The sting of death is sin, and the power of sin is the law. But thanks be to God, who gives us the victory through our Lord Jesus Christ.
1 Corinthians 15:55-57.
Sorry for the length! :) 
Till I write again, Jacks



Sunday, April 8, 2012

He is Risen!

He is Risen Indeed! :) Happy Easter to everyone, and apologies for not updating weeks ago- There's actually been a lot of things I could've written about, so I guess it just comes down to I simply haven't had the time. My days recently have been filled with figuring out my next move for classes, figuring out France stuff, working on Summer Project support and stuff, and trying to get everything done that needs to get done as I approach finals. Life has been hectic, but thankfully it's weekends like the one I just spent that keep me sane.

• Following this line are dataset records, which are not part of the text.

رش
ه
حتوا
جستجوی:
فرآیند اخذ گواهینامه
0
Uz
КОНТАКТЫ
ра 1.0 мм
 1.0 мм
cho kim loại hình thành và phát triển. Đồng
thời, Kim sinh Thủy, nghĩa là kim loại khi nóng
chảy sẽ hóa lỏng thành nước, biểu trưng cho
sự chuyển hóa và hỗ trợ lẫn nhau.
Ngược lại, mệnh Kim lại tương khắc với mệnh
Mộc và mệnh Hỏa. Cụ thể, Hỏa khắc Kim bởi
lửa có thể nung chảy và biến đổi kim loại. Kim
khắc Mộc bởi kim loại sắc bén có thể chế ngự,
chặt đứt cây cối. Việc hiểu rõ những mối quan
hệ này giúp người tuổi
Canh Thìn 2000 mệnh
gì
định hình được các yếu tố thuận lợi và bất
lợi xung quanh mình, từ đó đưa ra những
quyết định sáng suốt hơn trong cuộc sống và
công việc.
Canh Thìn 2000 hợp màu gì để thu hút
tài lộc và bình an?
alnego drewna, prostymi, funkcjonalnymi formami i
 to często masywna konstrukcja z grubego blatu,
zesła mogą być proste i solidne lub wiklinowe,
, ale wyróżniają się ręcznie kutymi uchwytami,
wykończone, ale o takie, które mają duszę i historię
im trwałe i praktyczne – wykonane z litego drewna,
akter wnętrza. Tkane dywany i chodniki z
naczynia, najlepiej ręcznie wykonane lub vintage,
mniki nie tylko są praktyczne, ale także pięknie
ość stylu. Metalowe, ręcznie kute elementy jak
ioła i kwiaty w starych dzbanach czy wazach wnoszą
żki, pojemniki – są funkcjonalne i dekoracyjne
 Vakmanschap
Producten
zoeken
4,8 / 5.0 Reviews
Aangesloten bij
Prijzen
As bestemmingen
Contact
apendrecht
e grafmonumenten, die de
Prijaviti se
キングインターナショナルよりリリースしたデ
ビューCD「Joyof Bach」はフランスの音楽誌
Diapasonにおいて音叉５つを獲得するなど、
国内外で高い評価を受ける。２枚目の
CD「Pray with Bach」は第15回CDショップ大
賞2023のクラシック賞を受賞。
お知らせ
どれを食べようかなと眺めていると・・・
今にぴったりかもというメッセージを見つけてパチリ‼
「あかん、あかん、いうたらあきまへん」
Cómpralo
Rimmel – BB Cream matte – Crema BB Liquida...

I had the privilege of taking home my boyfriend James for Easter Weekend with the parents- needless to say I was kind of nervous. I had no doubt they'd like him but still, you never know what kind of embarrassing things your parents could do to you or tell about you. But, it turned out to be wonderful! We got to walk the Big Dam Bridge, hang out around my house, eat a lot of good food and worship Christ and remember why we live. Easter is much like Christmas I think in the mind of many people, Christians included. It's the one holiday we come and remember that Christ came to this Earth so that we may call him Father and Savior and yet, we so quickly forget the true meaning of it. The week following we try to live like better people, remembering what we hear Easter sunday or Christmas Eve but that's the tragedy of the holidays I think. Christ came down and died so that we would and could live every day for him. Not just some days, or most days. If I truly believed Christ came down and died and lived in that grace and love, it would be an every single day, every breath, life changing sort of thing. That's how I want it to be in my life. Not that he had to come, but he chose to experience death so that I may have life.

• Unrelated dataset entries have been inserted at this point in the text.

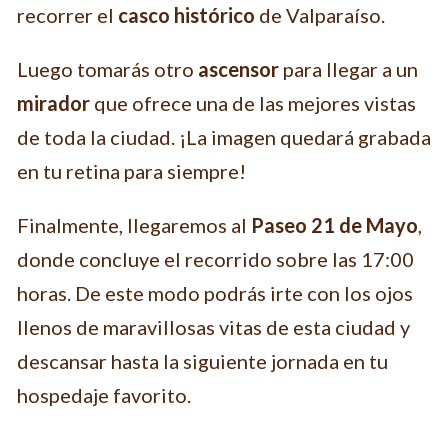
recorrer el
casco histórico
de Valparaíso.
Luego tomarás otro
ascensor
para llegar a un
mirador
que ofrece una de las mejores vistas
de toda la ciudad. ¡La imagen quedará grabada
en tu retina para siempre!
Finalmente, llegaremos al
Paseo 21 de Mayo
,
donde concluye el recorrido sobre las 17:00
horas. De este modo podrás irte con los ojos
llenos de maravillosas vitas de esta ciudad y
descansar hasta la siguiente jornada en tu
hospedaje favorito.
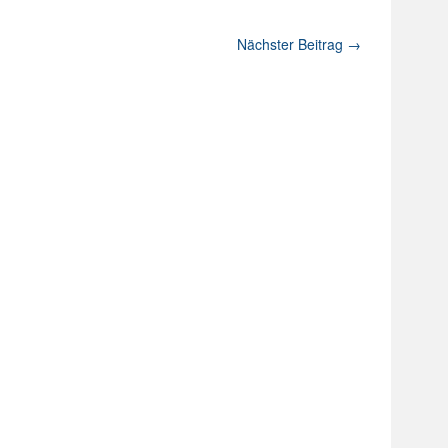
Nächster Beitrag
→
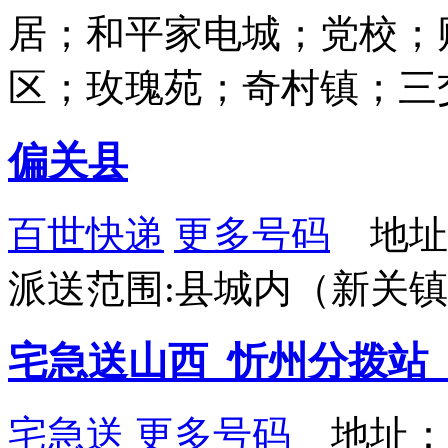
居；和平家电城；党校；
区；玫瑰苑；奇村镇；三
偏关县
百世快递
更多号码
地址
派送范围:县城内（新关
宅急送山西_忻州分拨站
宅急送
更多号码
地址：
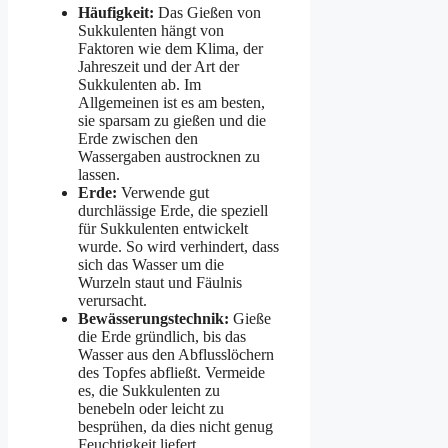
Häufigkeit:
Das Gießen von
Sukkulenten hängt von
Faktoren wie dem Klima, der
Jahreszeit und der Art der
Sukkulenten ab. Im
Allgemeinen ist es am besten,
sie sparsam zu gießen und die
Erde zwischen den
Wassergaben austrocknen zu
lassen.
Erde:
Verwende gut
durchlässige Erde, die speziell
für Sukkulenten entwickelt
wurde. So wird verhindert, dass
sich das Wasser um die
Wurzeln staut und Fäulnis
verursacht.
Bewässerungstechnik:
Gieße
die Erde gründlich, bis das
Wasser aus den Abflusslöchern
des Topfes abfließt. Vermeide
es, die Sukkulenten zu
benebeln oder leicht zu
besprühen, da dies nicht genug
Feuchtigkeit liefert.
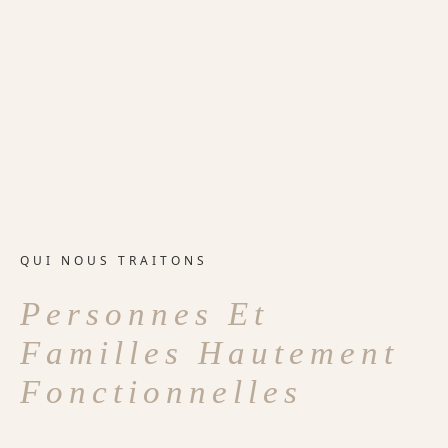
QUI NOUS TRAITONS
Personnes Et
Familles Hautement
Fonctionnelles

It's ironic that on a day when we celebrate the hope of life through the sacrifice of Jesus, my Grandpa would pass away. I wasn't all that close to my Grandpa, he and my Grandma live in Texas and the last time I saw them was for my brother's wedding last June and it was definitely a good thing. I miss them, and I wish they lived closer. I pray for them, that they would find Christ and fall in love with him. I'm not sure the state of my Grandpa's heart, but I pray that he chose to believe in the only one who could save him. Please pray for my family and my Grandma as she goes through this tough time and for peace and comfort in the loss of her husband. I'm gonna miss my Grandpa and I regret all the times I could've reached out and I didn't. I regret not telling him I loved him enough and not letting him know that Jesus loved him too. I urge each and every one of you, don't wait until it's too late. God's gift of life is now, and he offers it to you free of charge. If you ever have questions, I would be happy to talk to you all. He came so you may have life and have it to the full- don't miss out. Happy Easter everyone, He is Risen! He is Risen indeed!